From: "Huang, Ying" <ying.huang@intel.com>
To: Kairui Song <ryncsn@gmail.com>
Cc: linux-mm@kvack.org, Kairui Song <kasong@tencent.com>,
Andrew Morton <akpm@linux-foundation.org>,
Chris Li <chrisl@kernel.org>, Hugh Dickins <hughd@google.com>,
Johannes Weiner <hannes@cmpxchg.org>,
Matthew Wilcox <willy@infradead.org>,
Michal Hocko <mhocko@suse.com>,
Yosry Ahmed <yosryahmed@google.com>,
David Hildenbrand <david@redhat.com>,
linux-kernel@vger.kernel.org
Subject: Re: [PATCH v2 9/9] mm/swap, shmem: use new swapin helper to skip readahead conditionally
Date: Tue, 09 Jan 2024 10:03:29 +0800 [thread overview]
Message-ID: <871qar9sb2.fsf@yhuang6-desk2.ccr.corp.intel.com> (raw)
In-Reply-To: <20240102175338.62012-10-ryncsn@gmail.com> (Kairui Song's message of "Wed, 3 Jan 2024 01:53:38 +0800")
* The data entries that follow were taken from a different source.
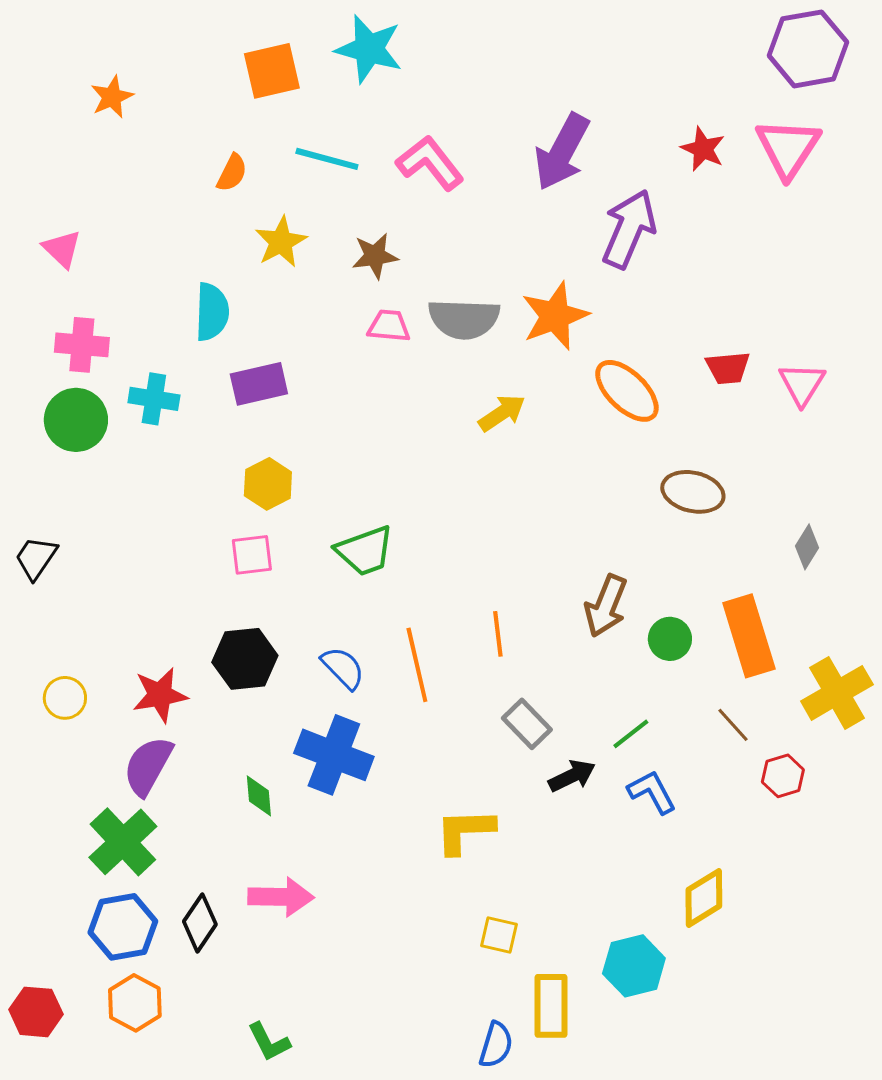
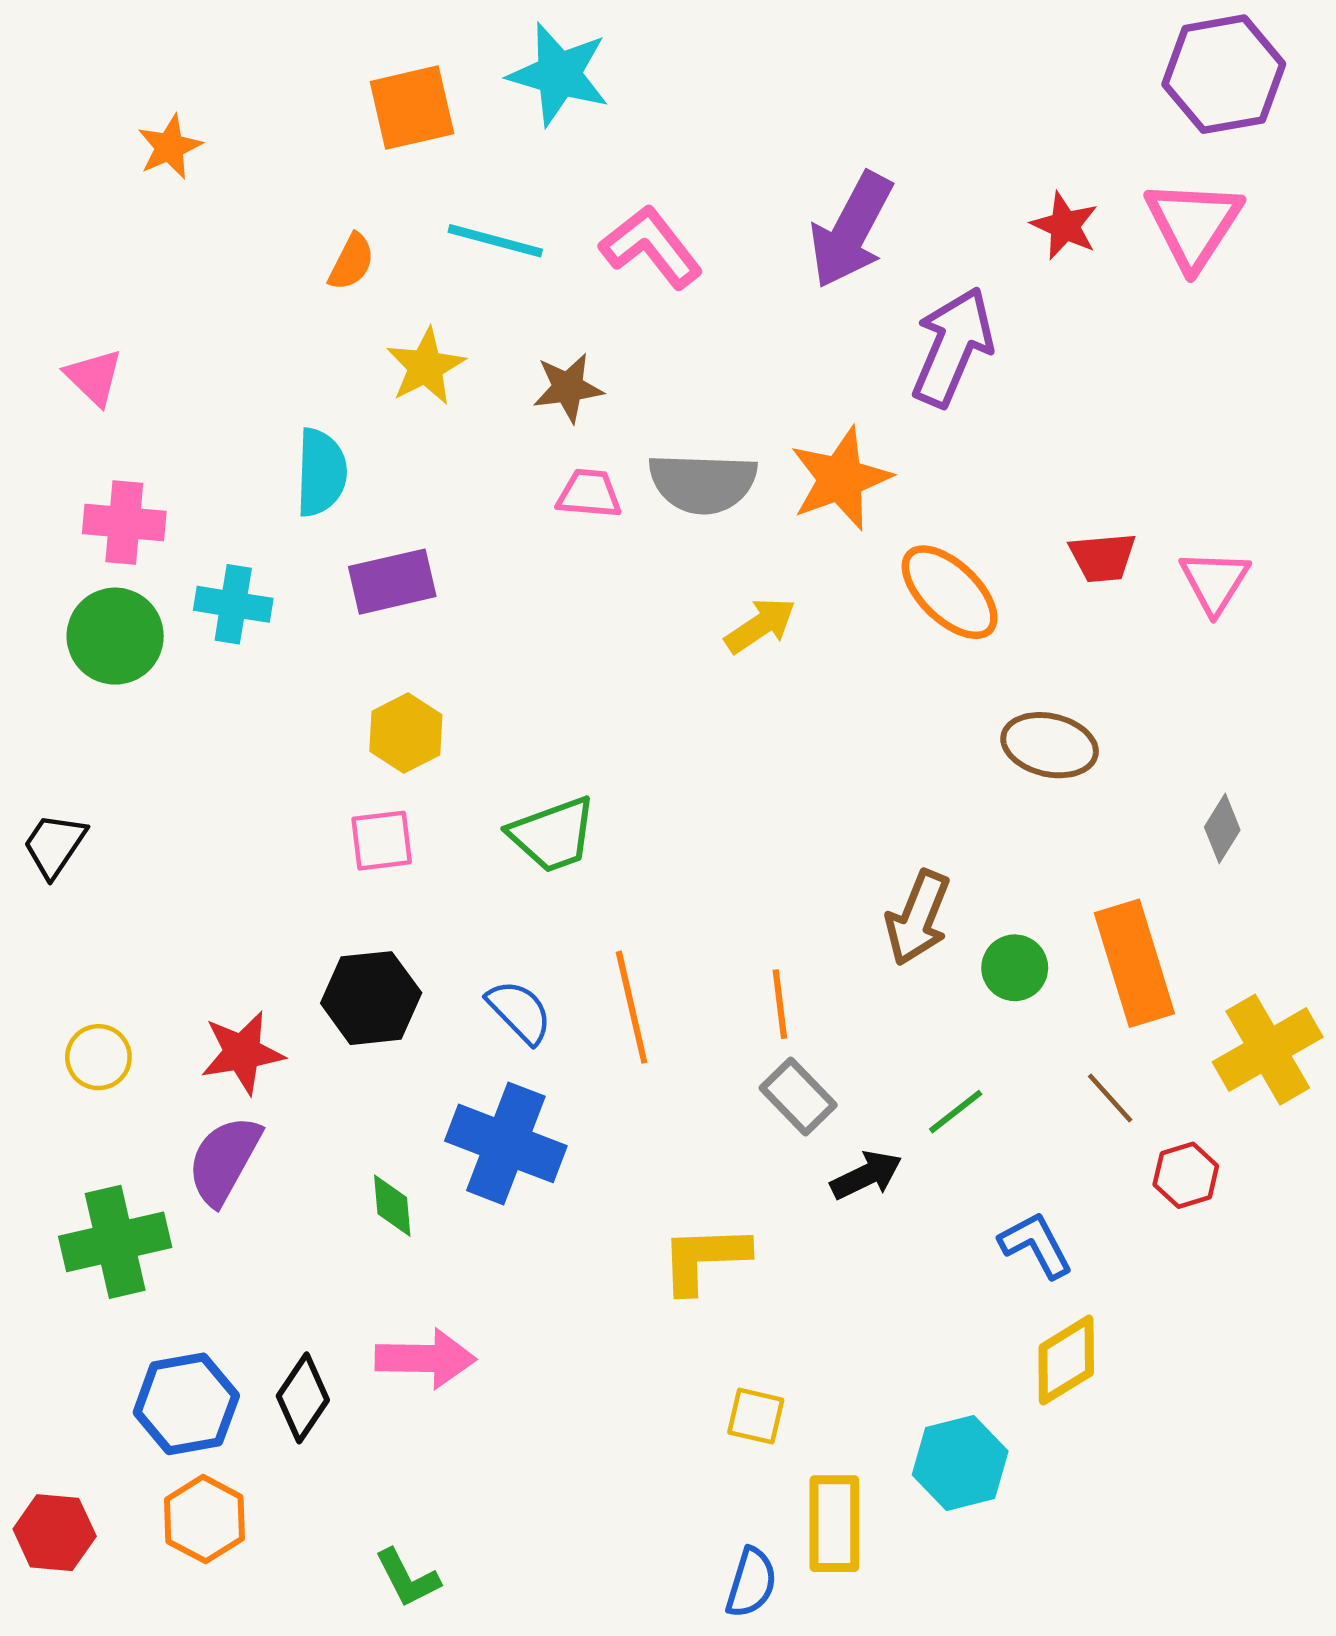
orange line: (498, 634) -> (780, 1004), moved
blue L-shape: (652, 792) -> (1036, 1245), moved
green cross: (123, 842) -> (115, 1242), moved, turned 30

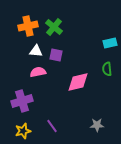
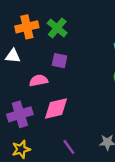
white triangle: (36, 51) -> (13, 56), moved
pink diamond: (78, 82) -> (56, 108), moved
purple line: (52, 126) -> (69, 147), moved

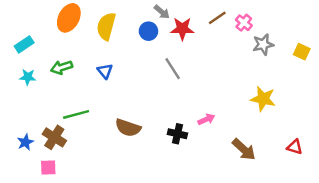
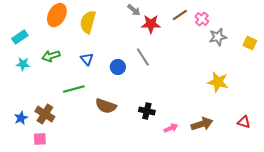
blue circle: (148, 31) -> (118, 67), moved
green line: (76, 114) -> (74, 89), moved
pink arrow: (206, 119) -> (171, 128), moved
brown arrow: (244, 149) -> (202, 124), turned -60

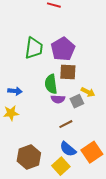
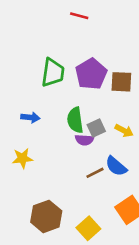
brown square: (68, 72) -> (121, 82), moved
blue arrow: (15, 91) -> (30, 117), moved
gray square: (77, 101) -> (96, 128), moved
blue semicircle: (68, 149) -> (116, 166), moved

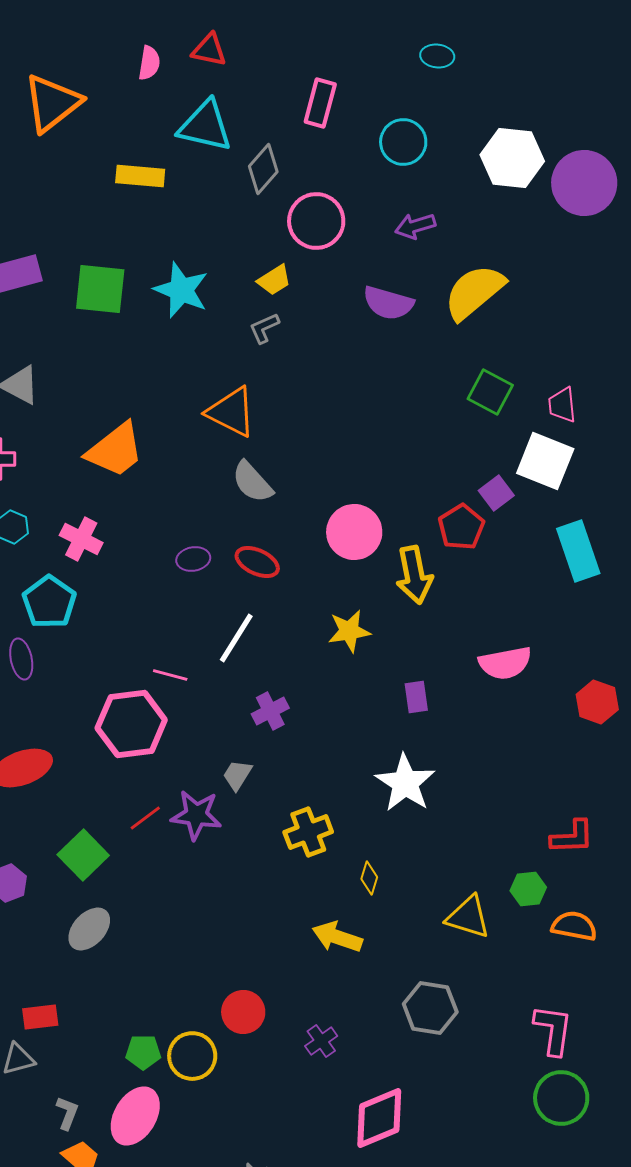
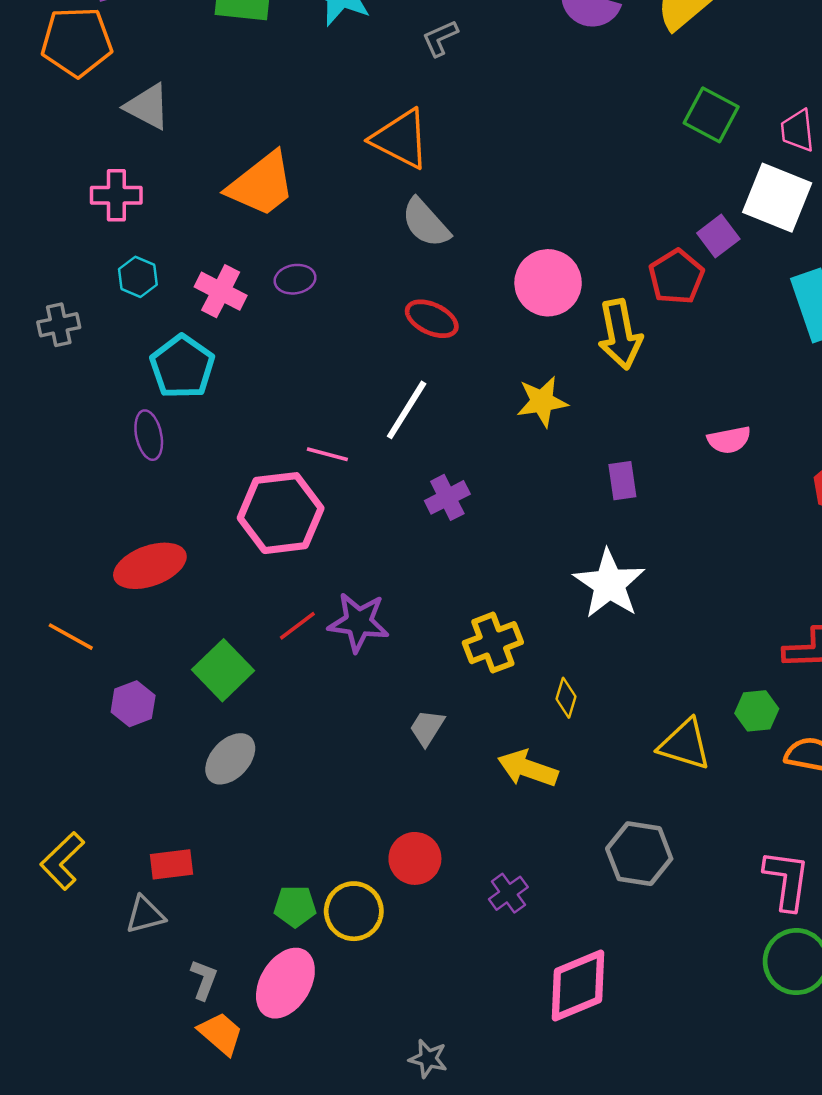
purple ellipse: (193, 559) -> (295, 279), moved
pink semicircle: (505, 663) -> (729, 440), size x0.7
gray trapezoid: (237, 775) -> (427, 728), moved

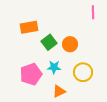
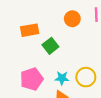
orange circle: (70, 44) -> (72, 19), moved
cyan star: (54, 67) -> (62, 78), moved

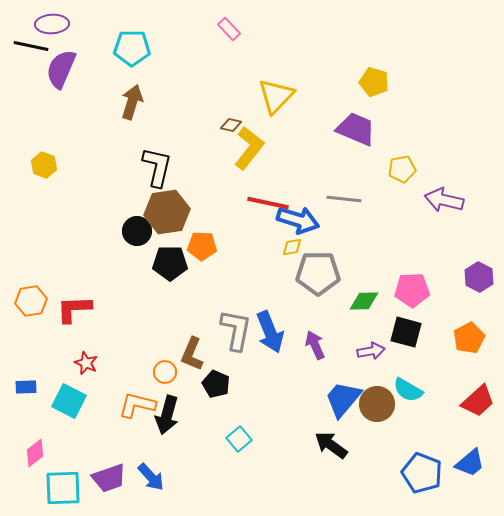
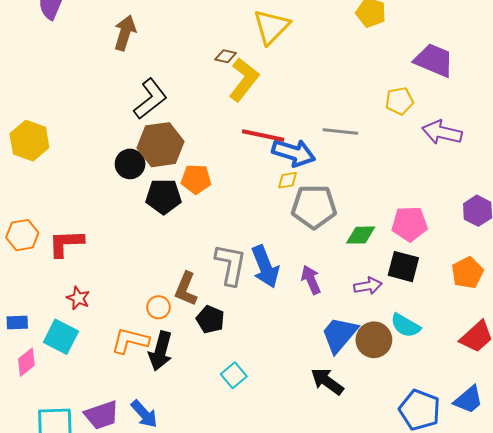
purple trapezoid: (356, 129) -> (434, 60), moved
yellow hexagon: (44, 165) -> (29, 141), moved, size x1.5
black L-shape: (157, 167) -> (150, 99), turned 39
pink diamond: (35, 453) -> (26, 362), moved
Kairui Song <ryncsn@gmail.com> writes:
> From: Kairui Song <kasong@tencent.com>
>
> Currently, shmem uses cluster readahead for all swap backends. Cluster
> readahead is not a good solution for ramdisk based device (ZRAM) at all.
>
> After switching to the new helper, most benchmarks showed a good result:
>
> - Single file sequence read:
> perf stat --repeat 20 dd if=/tmpfs/test of=/dev/null bs=1M count=8192
> (/tmpfs/test is a zero filled file, using brd as swap, 4G memcg limit)
> Before: 22.248 +- 0.549
> After: 22.021 +- 0.684 (-1.1%)
>
> - Random read stress test:
> fio -name=tmpfs --numjobs=16 --directory=/tmpfs \
> --size=256m --ioengine=mmap --rw=randread --random_distribution=random \
> --time_based --ramp_time=1m --runtime=5m --group_reporting
> (using brd as swap, 2G memcg limit)
>
> Before: 1818MiB/s
> After: 1888MiB/s (+3.85%)
>
> - Zipf biased random read stress test:
> fio -name=tmpfs --numjobs=16 --directory=/tmpfs \
> --size=256m --ioengine=mmap --rw=randread --random_distribution=zipf:1.2 \
> --time_based --ramp_time=1m --runtime=5m --group_reporting
> (using brd as swap, 2G memcg limit)
>
> Before: 31.1GiB/s
> After: 32.3GiB/s (+3.86%)
>
> So cluster readahead doesn't help much even for single sequence read,
> and for random stress test, the performance is better without it.
>
> Considering both memory and swap device will get more fragmented
> slowly, and commonly used ZRAM consumes much more CPU than plain
> ramdisk, false readahead could occur more frequently and waste
> more CPU. Direct SWAP is cheaper, so use the new helper and skip
> read ahead for SWP_SYNCHRONOUS_IO device.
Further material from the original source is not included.